Run dada2-rs wall (s) R wall (s) Speedup dada2-rs peak (MB) R peak (MB) Peak RSS (rs÷R)
MiSeqSOP_pooled_k5 417.8 1284.6 3.1× 3653 6105 0.6×
MiSeqSOP_pooled_k6 414.0 1284.6* 3.1x 3666 6105* 0.6x
MiSeqSOP_pooled_k7 416.1 1284.6* 3.1x 3660 6105* 0.6x
MiSeqSOP_pseudo_k5 165.6 1224.1 7.4× 1483 2001 0.7×
MiSeqSOP_pseudo_k6 165.5 1224.1* 7.4× 1517 2001* 0.8x
MiSeqSOP_pseudo_k7 164.8 1224.1* 7.4× 1424 2001* 0.7x
MiSeqSOP_nopool_k5 93.2 791.3 8.5× 1554 1673 0.9×
MiSeqSOP_nopool_k6 94.7 791.3 8.4x 1456 1673* 0.9×
MiSeqSOP_nopool_k7 94.2 791.3 8.4x 1414 1673* 0.9×

* - values from k=5 run

Tests prior to memory updates were from 2.4x (pooled, k=5) to 5.9x (no pooling, k=5). This round suggests a modest improvement: 3.1x to 8.5x, all at k=5.

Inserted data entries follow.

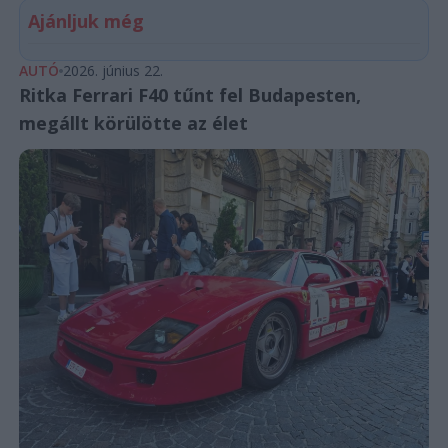
Ajánljuk még
AUTÓ
2026. június 22.
Ritka Ferrari F40 tűnt fel Budapesten,
megállt körülötte az élet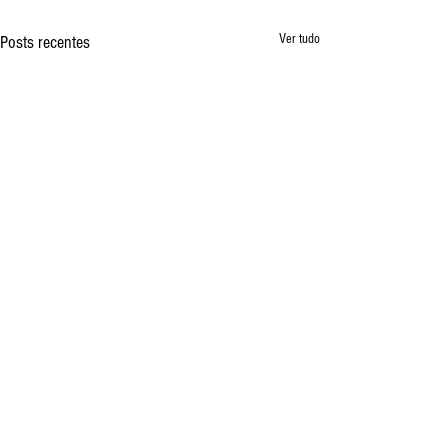
Ver tudo
Posts recentes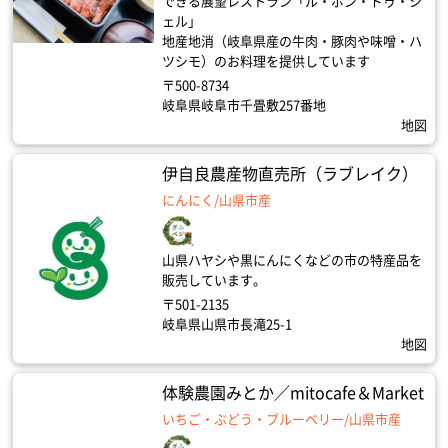
できる展望レストラン「ル・ポン・ドゥ・シ
ェル」
地産地消（岐阜県産の牛肉・豚肉や味噌・ハ
ツシモ）のお料理を提供しています
〒500-8734
岐阜県岐阜市千畳敷257番地
地図
伊自良農産物直売所（ラブレイク）
にんにく/山県市産
山県ハヤシや黒にんにくなどの市の特産品を
販売しています。
〒501-2135
岐阜県山県市長滝25-1
地図
体験農園みとか／mitocafe＆Market
いちご・ぶどう・ブルーベリー/山県市産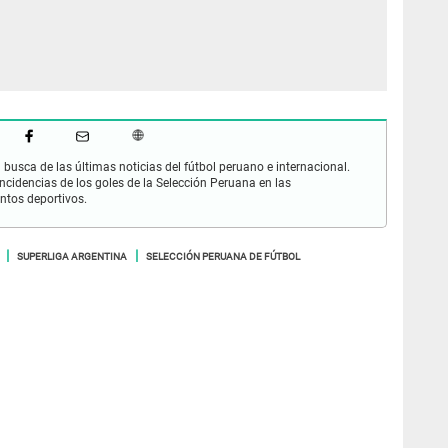
busca de las últimas noticias del fútbol peruano e internacional.
cidencias de los goles de la Selección Peruana en las
ntos deportivos.
SUPERLIGA ARGENTINA
SELECCIÓN PERUANA DE FÚTBOL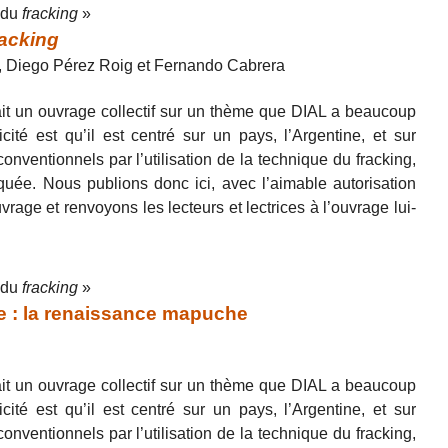
r du
fracking
»
racking
, Diego Pérez Roig et Fernando Cabrera
it un ouvrage collectif sur un thème que DIAL a beaucoup
icité est qu’il est centré sur un pays, l’Argentine, et sur
onventionnels par l’utilisation de la technique du fracking,
ée. Nous publions donc ici, avec l’aimable autorisation
vrage et renvoyons les lecteurs et lectrices à l’ouvrage lui-
r du
fracking
»
 : la renaissance mapuche
it un ouvrage collectif sur un thème que DIAL a beaucoup
icité est qu’il est centré sur un pays, l’Argentine, et sur
onventionnels par l’utilisation de la technique du fracking,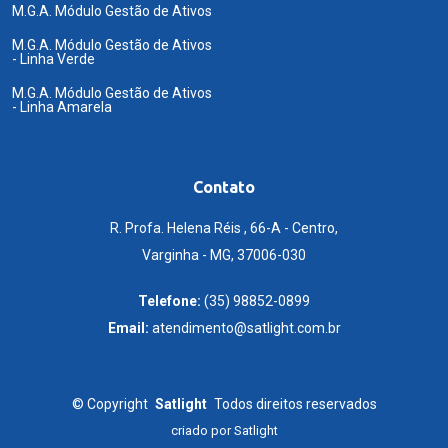
M.G.A. Módulo Gestão de Ativos
M.G.A. Módulo Gestão de Ativos
- Linha Verde
M.G.A. Módulo Gestão de Ativos
- Linha Amarela
Contato
R. Profa. Helena Réis , 66-A - Centro,
Varginha - MG, 37006-030
Telefone:
(35) 98852-0899
Email:
atendimento@satlight.com.br
©
Copyright
Satlight
Todos direitos reservados
criado por
Satlight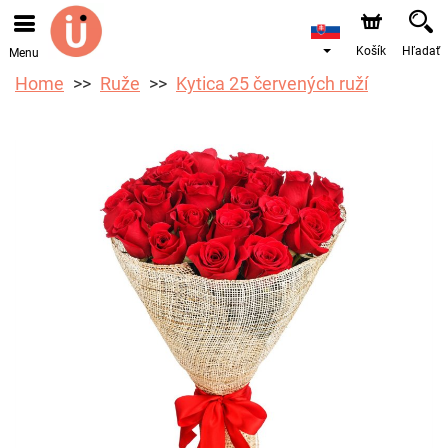
Objednávky prijímame prostredníctvom nášho e-shopu.
Najskorší možný termín doručenia je od 10.8.2026 z
dôvodu dovolenky.
Košík
Hľadať
Menu
Home
Ruže
Kytica 25 červených ruží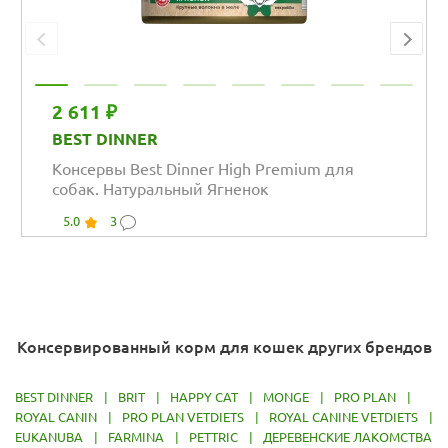
2 611 ₽
BEST DINNER
Консервы Best Dinner High Premium для
собак. Натуральный Ягненок
5.0
3
Консервированный корм для кошек других брендов
BEST DINNER
|
BRIT
|
HAPPY CAT
|
MONGE
|
PRO PLAN
|
ROYAL CANIN
|
PRO PLAN VETDIETS
|
ROYAL CANINE VETDIETS
|
EUKANUBA
|
FARMINA
|
PETTRIC
|
ДЕРЕВЕНСКИЕ ЛАКОМСТВА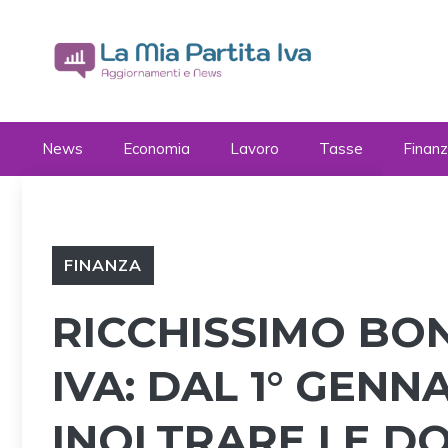
Vai
al
contenuto
News
Economia
Lavoro
Tasse
Finan
FINANZA
RICCHISSIMO BON
IVA: DAL 1° GENN
INOLTRARE LE D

Prior data also suggested a small improvement for pooled samples using a higher k-mer, but in this latest run it seems to disappear, replaced with an overall improvement in performance and memory.

Per step comparisons

MiSeqSOP pooled, k=5 — dada2-rs vs R (R-single end-to-end wall)

Step dada2-rs wall (s) dada2-rs cores dada2-rs peak (MB) R wall (s) Speedup
filter 11.4 20.3 21 30.8 2.7×
learn_fwd 18.9 21.5 642 83.0 4.4×
learn_rev 23.0 20.7 770 107.8 4.7×
dada_fwd 196.1 12.9 3653 436.1 2.2×
dada_rev 157.8 9.9 3009 355.1 2.3×
merge 7.2 15.6 1652 245.8 34.1×
make_table 0.6 1.0 337 0.3 0.5×
remove_bimera 2.8 23.1 47 2.6 0.9×
TOTAL 417.8 12.9 3653 1284.6 3.1×

MiSeqSOP, pseudo, k5 — dada2-rs vs R (R-single end-to-end wall)

Step dada2-rs wall (s) dada2-rs cores dada2-rs peak (MB) R wall (s) Speedup
filter 11.3 20.4 21 31.7 2.8×
learn_fwd 18.7 21.6 648 83.2 4.4×
learn_rev 22.4 21.1 772 109.4 4.9×
dada_fwd 65.4 20.8 686 433.9 6.6×
dada_rev 43.1 19.9 568 332.9 7.7×
merge 4.1 17.1 1483 208.9 51.5×
make_table 0.2 1.0 144 0.1 0.6×
remove_bimera 0.3 20.6 21 0.2 0.8×
TOTAL 165.6 20.5 1483 1224.1 7.4×

MiSeqSOP, no pooling, k5 — dada2-rs vs R (R-single end-to-end wall)

Step dada2-rs wall (s) dada2-rs cores dada2-rs peak (MB) R wall (s) Speedup
filter 11.2 20.6 21 31.1 2.8×
learn_fwd 19.0 21.5 635 80.8 4.3×
learn_rev 22.4 21.0 769 107.6 4.8×
dada_fwd 22.2 19.9 573 196.4 8.8×
dada_rev 14.8 19.0 467 155.5 10.5×
merge 3.4 15.5 1554 198.5 59.1×
make_table 0.1 1.0 62 0.1 1.0×
remove_bimera 0.1 17.8 21 0.1 0.8×
TOTAL 93.2 20.2 1554 791.3 8.5×

Notably the big improvement is with merge-pairs, largely due to threading, though overall steps are generally faster. One interesting point: the full pooling run suggests that the two dada steps are not fully utilizing all cores, which may be a further point to assess.

Regenerating these tables

After a run, distill its summary.csv to Markdown:

# scorecard across modes (one row per run)
python3 comparison/benchmark/bench_table.py \
    "pooled=bench_true/summary.csv" \
    "per-sample=bench_false/summary.csv" \
    "pseudo=bench_pseudo/summary.csv"

# per-step breakdown for one run
python3 comparison/benchmark/bench_table.py --per-step bench_pseudo/summary.csv

Paste the output into the tables above.